Over 120 years later and all proposed national laws mandating American businesses to give employees paid leave have been unsuccessful. The Fair Labor Standards Act (FLSA) does not require payment for time not worked, such as vacations, sick leave, or federal or other holidays. Instead, these benefits are matters of agreement between an employer and an employee (or the employee’s representative).
How does the United States compare with other developed countries?
According to the Center for Economic and Policy Research, the United States is the only country without a paid annual leave policy. In their report No-Vacation Nation no city or state in the United States guarantees paid annual leave except for the U.S. territory, Puerto Rico.
Compare this to the European Union’s Working Time Directive that guarantees European workers at least 20 paid vacation days per year, with some countries mandating as many as 25 to 30 days per year. Australia and New Zealand require employers to grant workers a minimum of 20 paid vacation days per year, while Canada and Japan require their employers to provide at least 10 paid vacation days.

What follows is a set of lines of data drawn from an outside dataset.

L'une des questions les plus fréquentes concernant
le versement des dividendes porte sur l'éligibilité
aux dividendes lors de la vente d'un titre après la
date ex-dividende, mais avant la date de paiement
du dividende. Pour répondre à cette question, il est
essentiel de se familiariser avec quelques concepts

The growing disparity between the United States and the rest of the world is even more pronounced when taking into account legally mandated paid holidays. Most developed countries offer a number of paid holidays a year as well as paid vacation, while the United States provides none. Spain leads the table, offering 14 paid holiday days with Austria, Germany, and Portugal hot on their heels with 13 paid holiday days.
Employers’ approach to paid vacation
While American workers are not legally entitled to any paid holidays, in reality, most U.S. employers do offer some paid vacation time. The number of days obviously varies from business to business but on average workers will get about ten days of paid holiday each year.

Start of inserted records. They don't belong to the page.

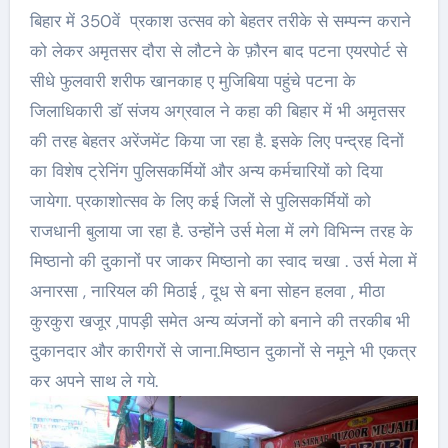
बिहार में 350वें प्रकाश उत्सव को बेहतर तरीके से सम्पन्न कराने
को लेकर अमृतसर दौरा से लौटने के फ़ौरन बाद पटना एयरपोर्ट से
सीधे फुलवारी शरीफ खानकाह ए मुजिबिया पहुंचे पटना के
जिलाधिकारी डॉ संजय अग्रवाल ने कहा की बिहार में भी अमृतसर
की तरह बेहतर अरेंजमेंट किया जा रहा है. इसके लिए पन्द्रह दिनों
का विशेष ट्रेनिंग पुलिसकर्मियों और अन्य कर्मचारियों को दिया
जायेगा. प्रकाशोत्सव के लिए कई जिलों से पुलिसकर्मियों को
राजधानी बुलाया जा रहा है. उन्होंने उर्स मेला में लगे विभिन्न तरह के
मिष्ठानो की दुकानों पर जाकर मिष्ठानो का स्वाद चखा . उर्स मेला में
अनारसा , नारियल की मिठाई , दूध से बना सोहन हलवा , मीठा
कुरकुरा खजूर ,पापड़ी समेत अन्य व्यंजनों को बनाने की तरकीब भी
दुकानदार और कारीगरों से जाना.मिष्ठान दुकानों से नमूने भी एकत्र
कर अपने साथ ले गये.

According to the US Bureau of Labor Statistics, after one year of employment, private industry workers received the following amount of annual paid vacation days:
In our earlier table, we can see that, except for Canada, all countries received at least 24 days of paid leave when you add vacation and holiday leave – only 2% of workers in the United States receive this amount after one year of service.
About one in four workers in the United States don’t get any paid vacation time or holidays at all. This particularly affects lower-income workers, part-time employees, and small business workers who can least afford to be without paid vacation.
Workers are not using their vacation days
I was really surprised to discover that many American workers don’t use up their vacation days if they are lucky enough to have them. According to research from the U.S. Travel Association, Oxford Economics, and Ipsos, even when they have vacation days they don’t use up all their days.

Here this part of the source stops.